Exactly those lines from the one with "30th January 2025" through the end of the listing below must be returned, and nothing else.

Given information:
------------------------------------------------

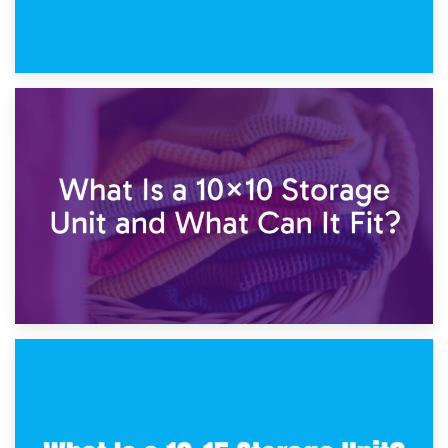
1st February 2025
7.5×10 Storage Unit: What Fits Inside?
30th January 2025
What Is a 10×10 Storage Unit and What Can It Fit?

------------------------------------------------

Output below:
30th January 2025
What Is a 10×10 Storage Unit and What Can It Fit?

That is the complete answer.